Today, U.S. private foundations collectively hold over $1.6 trillion in assets. Under current rules, they are required to distribute at least 5 percent of assets each year. But as foundation portfolios have benefited from decades of appreciation and compounded returns, the philanthropic slack has grown too great. Arguments favoring a 1–2 percentage-point increase carry both logic and moral weight.
We must also consider donor-advised funds (DAFs), whose assets now approach $250 billion. Unlike foundations, DAFs have no legally binding payout requirement, so funds can linger indefinitely. That’s capital that could—and should—be flowing into nonprofit work today, not in some future “decide-later” limbo.
Let’s run the math. Suppose foundations raised the payout from 5 % to 6 %—a 1 percentage‐point increase. On $1.6 trillion, that means an extra $16 billion annually flowing into nonprofits (beyond baseline giving). If the mandate rose to 7 % (a 2-point increase), that would deliver about $32 billion more in grant dollars every year. These are not small sums—they’re transformative capital.
If DAFs adopted a modest 1% required payout (i.e. compelling donors or sponsoring organizations to distribute at least 1 percent yearly), that alone would inject $2.5 billion more into charities out of $250 billion in assets. Over time, as DAF assets grow, that figure would compound upward.
In total, combining a 1–2 point increase on foundations plus a modest payout floor on DAFs could unlock $20–35 billion or more in new philanthropic resources each year. That shift would reorient philanthropic capital toward mission impact rather than perpetual capital accumulation.

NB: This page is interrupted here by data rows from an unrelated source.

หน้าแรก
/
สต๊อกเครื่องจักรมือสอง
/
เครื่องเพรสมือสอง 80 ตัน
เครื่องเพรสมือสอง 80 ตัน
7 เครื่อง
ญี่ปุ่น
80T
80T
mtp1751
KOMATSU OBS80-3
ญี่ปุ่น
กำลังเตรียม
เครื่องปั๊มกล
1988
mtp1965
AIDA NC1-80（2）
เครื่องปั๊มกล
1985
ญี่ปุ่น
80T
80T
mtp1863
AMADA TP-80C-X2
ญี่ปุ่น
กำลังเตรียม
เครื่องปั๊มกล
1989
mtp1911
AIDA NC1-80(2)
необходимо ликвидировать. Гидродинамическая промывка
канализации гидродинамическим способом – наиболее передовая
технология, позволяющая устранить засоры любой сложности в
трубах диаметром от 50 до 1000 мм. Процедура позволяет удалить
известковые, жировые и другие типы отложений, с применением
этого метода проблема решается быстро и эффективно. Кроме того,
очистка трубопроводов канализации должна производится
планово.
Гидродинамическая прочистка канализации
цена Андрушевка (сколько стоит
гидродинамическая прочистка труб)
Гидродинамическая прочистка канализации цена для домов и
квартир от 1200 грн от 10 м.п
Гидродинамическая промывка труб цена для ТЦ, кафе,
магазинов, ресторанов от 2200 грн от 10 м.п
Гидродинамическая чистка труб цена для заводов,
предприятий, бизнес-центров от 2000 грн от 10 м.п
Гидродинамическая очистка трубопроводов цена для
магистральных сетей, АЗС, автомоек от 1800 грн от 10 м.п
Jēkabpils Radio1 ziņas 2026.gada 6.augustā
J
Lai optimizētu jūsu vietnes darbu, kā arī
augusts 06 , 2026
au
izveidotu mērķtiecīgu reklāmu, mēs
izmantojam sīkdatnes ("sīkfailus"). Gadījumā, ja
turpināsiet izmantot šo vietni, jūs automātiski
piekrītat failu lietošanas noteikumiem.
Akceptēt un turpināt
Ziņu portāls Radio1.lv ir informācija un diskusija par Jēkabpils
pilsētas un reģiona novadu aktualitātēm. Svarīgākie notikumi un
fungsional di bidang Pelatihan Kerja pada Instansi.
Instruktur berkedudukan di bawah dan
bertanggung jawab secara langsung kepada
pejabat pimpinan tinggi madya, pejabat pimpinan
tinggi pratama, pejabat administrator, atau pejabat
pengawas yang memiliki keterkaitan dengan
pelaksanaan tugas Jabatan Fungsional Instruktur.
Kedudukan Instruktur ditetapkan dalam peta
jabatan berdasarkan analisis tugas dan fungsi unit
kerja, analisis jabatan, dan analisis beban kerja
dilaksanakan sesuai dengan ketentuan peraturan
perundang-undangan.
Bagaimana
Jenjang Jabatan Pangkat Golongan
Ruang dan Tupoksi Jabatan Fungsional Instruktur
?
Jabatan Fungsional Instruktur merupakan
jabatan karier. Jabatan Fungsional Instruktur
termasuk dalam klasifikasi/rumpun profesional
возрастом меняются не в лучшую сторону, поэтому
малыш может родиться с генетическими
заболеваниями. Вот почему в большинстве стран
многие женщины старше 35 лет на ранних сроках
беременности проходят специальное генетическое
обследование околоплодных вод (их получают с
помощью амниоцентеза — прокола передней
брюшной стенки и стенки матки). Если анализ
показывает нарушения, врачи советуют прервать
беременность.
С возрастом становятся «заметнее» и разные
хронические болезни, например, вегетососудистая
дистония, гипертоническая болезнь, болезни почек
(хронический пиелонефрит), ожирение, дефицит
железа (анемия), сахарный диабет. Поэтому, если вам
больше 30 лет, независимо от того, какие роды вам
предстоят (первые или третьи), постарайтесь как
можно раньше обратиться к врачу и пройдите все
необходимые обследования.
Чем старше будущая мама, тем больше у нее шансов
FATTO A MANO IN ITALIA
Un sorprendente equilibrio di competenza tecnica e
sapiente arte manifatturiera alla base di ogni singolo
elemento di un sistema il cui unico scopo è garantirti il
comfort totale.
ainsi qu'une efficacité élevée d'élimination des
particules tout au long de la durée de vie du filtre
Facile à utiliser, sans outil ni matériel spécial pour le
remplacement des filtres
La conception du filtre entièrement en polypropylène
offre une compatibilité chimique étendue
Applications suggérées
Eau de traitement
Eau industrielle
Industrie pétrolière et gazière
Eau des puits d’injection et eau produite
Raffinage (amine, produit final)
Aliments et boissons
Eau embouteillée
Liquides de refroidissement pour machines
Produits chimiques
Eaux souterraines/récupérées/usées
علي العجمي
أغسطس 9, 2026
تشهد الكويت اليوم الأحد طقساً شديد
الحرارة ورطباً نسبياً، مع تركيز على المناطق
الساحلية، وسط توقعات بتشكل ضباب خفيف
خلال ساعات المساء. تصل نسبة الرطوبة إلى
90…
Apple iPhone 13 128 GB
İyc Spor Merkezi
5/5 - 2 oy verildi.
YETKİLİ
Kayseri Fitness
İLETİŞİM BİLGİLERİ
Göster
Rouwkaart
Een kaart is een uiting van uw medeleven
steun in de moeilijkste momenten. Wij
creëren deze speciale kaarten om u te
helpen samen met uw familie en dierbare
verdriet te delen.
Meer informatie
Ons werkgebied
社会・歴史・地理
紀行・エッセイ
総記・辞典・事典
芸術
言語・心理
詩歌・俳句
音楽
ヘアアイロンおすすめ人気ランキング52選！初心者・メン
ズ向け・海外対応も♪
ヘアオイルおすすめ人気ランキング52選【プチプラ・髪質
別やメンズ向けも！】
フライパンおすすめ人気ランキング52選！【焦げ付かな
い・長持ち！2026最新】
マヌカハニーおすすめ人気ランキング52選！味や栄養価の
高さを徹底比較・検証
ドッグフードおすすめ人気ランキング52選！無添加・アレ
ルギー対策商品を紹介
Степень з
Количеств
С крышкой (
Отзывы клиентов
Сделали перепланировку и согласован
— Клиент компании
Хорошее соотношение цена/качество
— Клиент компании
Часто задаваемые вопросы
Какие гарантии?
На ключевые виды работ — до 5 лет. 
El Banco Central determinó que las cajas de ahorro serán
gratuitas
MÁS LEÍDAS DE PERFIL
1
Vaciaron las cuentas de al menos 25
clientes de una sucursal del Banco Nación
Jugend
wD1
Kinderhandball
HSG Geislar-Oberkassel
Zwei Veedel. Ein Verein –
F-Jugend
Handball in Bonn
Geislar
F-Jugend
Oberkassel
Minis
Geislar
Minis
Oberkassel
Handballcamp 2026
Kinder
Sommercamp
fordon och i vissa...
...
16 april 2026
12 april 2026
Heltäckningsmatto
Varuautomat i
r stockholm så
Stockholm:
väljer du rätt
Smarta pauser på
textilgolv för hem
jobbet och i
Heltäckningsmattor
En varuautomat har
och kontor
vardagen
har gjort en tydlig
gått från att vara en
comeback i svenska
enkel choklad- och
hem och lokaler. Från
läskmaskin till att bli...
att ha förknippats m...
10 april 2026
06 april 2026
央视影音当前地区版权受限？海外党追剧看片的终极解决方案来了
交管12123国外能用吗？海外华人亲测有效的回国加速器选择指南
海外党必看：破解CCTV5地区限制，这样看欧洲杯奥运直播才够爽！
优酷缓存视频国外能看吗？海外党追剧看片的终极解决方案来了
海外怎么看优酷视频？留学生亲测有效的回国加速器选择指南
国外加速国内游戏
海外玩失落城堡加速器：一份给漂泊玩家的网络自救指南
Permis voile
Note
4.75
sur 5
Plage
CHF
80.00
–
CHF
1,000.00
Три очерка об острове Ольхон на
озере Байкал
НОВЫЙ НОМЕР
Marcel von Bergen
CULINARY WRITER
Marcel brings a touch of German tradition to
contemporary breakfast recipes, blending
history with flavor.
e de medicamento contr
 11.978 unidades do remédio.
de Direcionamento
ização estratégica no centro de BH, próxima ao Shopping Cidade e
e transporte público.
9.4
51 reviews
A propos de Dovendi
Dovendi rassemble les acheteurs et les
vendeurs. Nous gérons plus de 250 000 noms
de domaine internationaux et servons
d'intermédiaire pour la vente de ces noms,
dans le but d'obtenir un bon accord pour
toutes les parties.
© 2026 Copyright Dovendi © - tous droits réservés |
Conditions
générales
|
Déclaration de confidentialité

Opponents will argue higher payouts threaten endowment preservation or force reductions in grant size during lean years. But with prudent smoothing rules, reserve buffers, and flexibility for underperforming years, foundations can adapt without compromising their longevity. The moral imperative is clear: when communities are facing crises now, the “optional” inside the current 5% floor is no longer defensible.
The bipartisan nature of the current proposal is precisely its strength. It signals that philanthropy is not a partisan issue—it is a public good. A modest uplift in required payout rates would restore balance, shift power toward on-the-ground nonprofits, and help align philanthropic capital with urgent public need. The case is compelling, the numbers are clear, and the moment is right.